Canadian Taxpayers Federation released a report last week warning Manitobans about the province’s increasing debt.
“Billions of taxpayers’ dollars are being wasted on debt interest payments because the government is irresponsibly borrowing too much money,” said Gage Haubrich, CTF prairie director.
“The government needs a plan to find savings and dig Manitoba out of this financial hole.”
The CTF report details how the provincial government has increased the debt since 2016-17.
Key findings of the report include:
- Manitoba government debt has increased by 61 per cent from 2016-17 to 2025-26
- Each Manitoban’s per capita share of the provincial debt is about $24,831
- Debt interest payments have cost taxpayers almost $18 billion since 2016-17
- Debt interest payments represent about 21 per cent of provincial government tax revenues.

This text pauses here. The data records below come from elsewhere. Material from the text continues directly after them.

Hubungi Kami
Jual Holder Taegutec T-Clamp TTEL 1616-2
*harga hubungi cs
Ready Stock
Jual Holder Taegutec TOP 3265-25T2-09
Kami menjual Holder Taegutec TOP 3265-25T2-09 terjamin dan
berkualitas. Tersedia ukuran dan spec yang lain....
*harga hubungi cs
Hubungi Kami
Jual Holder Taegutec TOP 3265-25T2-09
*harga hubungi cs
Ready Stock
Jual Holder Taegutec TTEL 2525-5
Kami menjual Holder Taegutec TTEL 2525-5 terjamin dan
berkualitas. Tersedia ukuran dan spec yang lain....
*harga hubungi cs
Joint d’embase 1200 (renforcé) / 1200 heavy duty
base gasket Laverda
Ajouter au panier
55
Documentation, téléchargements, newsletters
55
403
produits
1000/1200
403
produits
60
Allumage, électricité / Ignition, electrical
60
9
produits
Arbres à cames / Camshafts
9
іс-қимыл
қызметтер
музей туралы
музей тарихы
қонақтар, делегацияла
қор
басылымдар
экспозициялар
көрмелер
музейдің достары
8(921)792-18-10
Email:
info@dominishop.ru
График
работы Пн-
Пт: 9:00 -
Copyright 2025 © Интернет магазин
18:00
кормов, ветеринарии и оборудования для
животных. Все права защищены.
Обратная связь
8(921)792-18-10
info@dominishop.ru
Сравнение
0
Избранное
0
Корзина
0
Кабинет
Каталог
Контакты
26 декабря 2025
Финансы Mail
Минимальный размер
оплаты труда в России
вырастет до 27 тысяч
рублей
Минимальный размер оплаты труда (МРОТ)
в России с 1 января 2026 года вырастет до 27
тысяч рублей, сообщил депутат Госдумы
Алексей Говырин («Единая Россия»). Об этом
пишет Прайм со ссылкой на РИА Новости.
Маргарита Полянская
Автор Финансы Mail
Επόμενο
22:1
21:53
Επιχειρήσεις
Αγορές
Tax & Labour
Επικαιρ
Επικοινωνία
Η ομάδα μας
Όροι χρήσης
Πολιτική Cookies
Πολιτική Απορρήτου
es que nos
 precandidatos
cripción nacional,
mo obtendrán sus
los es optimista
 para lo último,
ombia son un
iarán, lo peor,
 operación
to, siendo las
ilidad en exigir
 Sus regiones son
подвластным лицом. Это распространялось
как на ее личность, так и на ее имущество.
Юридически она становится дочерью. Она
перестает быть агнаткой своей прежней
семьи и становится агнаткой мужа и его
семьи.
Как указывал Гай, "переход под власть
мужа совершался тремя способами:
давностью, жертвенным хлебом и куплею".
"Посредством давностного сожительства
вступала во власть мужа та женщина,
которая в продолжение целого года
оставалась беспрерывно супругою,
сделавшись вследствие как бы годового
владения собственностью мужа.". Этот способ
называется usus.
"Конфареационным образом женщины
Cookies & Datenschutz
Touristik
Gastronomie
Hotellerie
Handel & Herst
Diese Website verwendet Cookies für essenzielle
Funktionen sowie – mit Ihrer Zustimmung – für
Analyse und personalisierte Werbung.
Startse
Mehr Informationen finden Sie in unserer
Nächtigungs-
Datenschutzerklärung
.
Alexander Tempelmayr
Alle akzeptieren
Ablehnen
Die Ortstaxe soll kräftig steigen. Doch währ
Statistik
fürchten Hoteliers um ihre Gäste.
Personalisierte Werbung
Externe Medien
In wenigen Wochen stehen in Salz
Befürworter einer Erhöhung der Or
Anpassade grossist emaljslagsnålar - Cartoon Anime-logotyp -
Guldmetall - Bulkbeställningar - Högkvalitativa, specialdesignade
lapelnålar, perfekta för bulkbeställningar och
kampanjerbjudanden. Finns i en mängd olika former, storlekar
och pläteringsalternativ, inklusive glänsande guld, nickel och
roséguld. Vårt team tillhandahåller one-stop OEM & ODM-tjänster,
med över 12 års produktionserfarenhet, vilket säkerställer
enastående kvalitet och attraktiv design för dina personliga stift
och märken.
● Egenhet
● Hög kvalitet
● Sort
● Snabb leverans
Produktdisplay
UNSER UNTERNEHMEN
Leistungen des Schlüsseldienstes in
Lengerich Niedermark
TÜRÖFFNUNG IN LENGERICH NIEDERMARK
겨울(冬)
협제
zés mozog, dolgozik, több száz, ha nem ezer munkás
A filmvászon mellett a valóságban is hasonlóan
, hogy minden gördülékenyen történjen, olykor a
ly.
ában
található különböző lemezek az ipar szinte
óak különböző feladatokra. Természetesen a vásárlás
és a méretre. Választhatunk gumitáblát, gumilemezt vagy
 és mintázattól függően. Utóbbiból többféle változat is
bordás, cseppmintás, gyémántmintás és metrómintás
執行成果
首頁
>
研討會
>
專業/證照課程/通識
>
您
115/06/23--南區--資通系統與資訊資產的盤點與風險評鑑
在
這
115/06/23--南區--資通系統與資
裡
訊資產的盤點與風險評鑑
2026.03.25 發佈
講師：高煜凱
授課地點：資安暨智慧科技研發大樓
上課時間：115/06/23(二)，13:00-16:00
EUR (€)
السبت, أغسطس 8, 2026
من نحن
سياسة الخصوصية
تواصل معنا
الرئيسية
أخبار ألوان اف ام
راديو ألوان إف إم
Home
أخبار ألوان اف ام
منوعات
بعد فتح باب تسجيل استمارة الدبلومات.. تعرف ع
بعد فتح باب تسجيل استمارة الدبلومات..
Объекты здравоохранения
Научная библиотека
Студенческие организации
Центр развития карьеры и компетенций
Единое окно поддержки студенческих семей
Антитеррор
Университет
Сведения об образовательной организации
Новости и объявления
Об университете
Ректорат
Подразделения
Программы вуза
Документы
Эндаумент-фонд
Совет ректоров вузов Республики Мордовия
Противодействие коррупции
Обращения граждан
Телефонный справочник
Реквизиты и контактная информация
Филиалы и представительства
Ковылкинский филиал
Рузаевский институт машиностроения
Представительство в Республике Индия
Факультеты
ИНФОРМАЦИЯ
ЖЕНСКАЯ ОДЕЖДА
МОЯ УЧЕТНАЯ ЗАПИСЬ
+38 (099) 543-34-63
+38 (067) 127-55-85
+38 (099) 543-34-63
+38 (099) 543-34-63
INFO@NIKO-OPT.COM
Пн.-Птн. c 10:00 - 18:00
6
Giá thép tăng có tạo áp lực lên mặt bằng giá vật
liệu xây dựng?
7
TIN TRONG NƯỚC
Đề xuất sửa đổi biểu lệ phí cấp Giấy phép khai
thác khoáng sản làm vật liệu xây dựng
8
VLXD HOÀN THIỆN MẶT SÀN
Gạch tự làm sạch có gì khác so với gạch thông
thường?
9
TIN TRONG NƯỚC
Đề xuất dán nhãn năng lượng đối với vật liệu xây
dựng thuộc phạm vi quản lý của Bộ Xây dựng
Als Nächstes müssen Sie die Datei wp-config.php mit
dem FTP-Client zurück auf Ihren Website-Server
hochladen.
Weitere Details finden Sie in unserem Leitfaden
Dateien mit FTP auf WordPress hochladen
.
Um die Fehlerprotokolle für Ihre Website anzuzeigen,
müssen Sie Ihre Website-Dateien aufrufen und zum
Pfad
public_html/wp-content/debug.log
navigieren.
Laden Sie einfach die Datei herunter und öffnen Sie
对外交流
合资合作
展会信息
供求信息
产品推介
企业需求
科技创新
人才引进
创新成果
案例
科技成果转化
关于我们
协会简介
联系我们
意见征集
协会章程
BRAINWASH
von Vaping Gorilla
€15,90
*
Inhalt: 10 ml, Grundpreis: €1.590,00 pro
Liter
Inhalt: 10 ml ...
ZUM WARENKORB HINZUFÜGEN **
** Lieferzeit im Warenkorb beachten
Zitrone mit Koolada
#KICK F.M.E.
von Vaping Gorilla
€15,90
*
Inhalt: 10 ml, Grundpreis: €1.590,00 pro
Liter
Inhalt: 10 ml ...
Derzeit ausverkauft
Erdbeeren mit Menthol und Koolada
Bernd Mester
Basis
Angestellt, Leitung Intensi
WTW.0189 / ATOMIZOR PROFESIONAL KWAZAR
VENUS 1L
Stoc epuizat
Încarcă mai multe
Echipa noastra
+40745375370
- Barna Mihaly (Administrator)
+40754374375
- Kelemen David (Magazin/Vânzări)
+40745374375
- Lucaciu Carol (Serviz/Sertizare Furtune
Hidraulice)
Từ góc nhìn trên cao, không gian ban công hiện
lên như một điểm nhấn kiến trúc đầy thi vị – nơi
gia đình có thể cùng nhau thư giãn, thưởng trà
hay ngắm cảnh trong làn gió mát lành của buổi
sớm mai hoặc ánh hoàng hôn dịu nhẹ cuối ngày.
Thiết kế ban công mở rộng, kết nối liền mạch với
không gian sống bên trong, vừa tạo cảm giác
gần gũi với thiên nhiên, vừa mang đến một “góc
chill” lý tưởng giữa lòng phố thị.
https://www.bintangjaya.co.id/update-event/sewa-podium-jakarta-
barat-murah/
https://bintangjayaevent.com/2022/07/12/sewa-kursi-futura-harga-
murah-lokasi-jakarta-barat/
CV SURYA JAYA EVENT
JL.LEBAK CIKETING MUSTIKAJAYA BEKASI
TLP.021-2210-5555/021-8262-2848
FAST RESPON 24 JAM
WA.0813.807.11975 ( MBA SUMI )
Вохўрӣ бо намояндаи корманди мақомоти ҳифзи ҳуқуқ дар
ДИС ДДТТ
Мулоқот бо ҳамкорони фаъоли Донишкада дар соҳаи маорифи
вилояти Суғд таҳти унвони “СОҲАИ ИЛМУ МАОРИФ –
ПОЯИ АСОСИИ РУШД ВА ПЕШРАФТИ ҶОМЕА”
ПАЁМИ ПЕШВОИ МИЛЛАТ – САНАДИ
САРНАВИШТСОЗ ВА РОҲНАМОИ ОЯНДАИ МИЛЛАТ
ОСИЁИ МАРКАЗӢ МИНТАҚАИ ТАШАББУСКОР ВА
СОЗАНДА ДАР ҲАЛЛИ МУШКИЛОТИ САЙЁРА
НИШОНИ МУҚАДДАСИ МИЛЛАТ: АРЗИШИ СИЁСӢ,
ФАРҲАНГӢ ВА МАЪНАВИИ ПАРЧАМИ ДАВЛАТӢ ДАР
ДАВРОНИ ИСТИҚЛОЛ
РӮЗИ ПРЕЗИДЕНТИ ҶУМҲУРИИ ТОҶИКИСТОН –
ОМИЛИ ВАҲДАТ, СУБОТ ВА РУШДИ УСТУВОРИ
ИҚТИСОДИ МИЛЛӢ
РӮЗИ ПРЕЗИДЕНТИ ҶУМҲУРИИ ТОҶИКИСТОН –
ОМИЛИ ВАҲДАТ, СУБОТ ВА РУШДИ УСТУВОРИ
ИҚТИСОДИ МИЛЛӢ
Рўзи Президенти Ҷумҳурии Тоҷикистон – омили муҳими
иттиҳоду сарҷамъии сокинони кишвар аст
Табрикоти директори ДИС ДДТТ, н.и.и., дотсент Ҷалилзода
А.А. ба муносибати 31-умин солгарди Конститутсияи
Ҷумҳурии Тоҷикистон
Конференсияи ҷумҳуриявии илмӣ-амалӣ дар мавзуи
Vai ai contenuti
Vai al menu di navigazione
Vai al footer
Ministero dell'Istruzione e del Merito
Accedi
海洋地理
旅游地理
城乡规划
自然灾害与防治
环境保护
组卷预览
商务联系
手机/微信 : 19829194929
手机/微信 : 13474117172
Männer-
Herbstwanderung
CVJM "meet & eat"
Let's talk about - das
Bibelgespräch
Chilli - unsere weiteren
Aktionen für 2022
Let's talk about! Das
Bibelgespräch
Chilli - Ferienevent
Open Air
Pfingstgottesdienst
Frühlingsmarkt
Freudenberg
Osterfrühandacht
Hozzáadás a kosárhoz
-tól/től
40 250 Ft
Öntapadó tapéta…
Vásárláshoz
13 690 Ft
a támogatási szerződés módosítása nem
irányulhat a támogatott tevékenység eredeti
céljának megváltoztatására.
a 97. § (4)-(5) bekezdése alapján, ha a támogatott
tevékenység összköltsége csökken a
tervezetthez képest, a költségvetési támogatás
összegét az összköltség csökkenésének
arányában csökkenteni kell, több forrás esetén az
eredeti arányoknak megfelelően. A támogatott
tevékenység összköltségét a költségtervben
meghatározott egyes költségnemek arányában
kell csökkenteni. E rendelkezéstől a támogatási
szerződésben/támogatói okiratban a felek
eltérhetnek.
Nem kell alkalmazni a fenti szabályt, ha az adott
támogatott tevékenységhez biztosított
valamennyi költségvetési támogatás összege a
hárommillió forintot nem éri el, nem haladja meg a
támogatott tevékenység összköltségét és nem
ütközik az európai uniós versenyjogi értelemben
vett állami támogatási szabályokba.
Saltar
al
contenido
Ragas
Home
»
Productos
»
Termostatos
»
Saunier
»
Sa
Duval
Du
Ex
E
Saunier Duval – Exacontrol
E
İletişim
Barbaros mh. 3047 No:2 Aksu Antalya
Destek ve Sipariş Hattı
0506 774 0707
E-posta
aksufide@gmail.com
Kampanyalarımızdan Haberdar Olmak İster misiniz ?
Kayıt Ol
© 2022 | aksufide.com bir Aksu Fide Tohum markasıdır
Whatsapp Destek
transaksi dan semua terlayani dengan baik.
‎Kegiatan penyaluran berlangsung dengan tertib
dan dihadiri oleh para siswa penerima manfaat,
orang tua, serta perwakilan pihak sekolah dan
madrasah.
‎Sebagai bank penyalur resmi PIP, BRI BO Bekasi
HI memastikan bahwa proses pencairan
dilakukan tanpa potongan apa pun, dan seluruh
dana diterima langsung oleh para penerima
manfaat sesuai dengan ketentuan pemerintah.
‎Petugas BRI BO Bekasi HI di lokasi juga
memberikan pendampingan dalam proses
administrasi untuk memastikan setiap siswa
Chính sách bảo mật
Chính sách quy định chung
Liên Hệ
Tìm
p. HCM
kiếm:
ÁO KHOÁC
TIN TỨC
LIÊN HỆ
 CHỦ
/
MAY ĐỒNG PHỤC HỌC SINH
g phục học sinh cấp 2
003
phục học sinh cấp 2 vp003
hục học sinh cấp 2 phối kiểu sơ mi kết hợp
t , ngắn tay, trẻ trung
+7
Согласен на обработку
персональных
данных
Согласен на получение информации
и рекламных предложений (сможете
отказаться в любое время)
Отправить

The government will waste $2.3 billion on debt interest payments this year. Debt interest payments cost taxpayers more money than all but the two largest government departments.
The government pays more in debt interest payments than it collects in education property taxes, the health and education tax, corporation taxes, fuel taxes and the land transfer tax combined.
“This report should be a wakeup call for the government that Manitobans can’t afford any more debt,” Haubrich said.
“Premier Wab Kinew needs to control spending and work to pay down Manitoba’s increasing debt.”
The Manitoba Debt Report can be found online at www.taxpayer.com.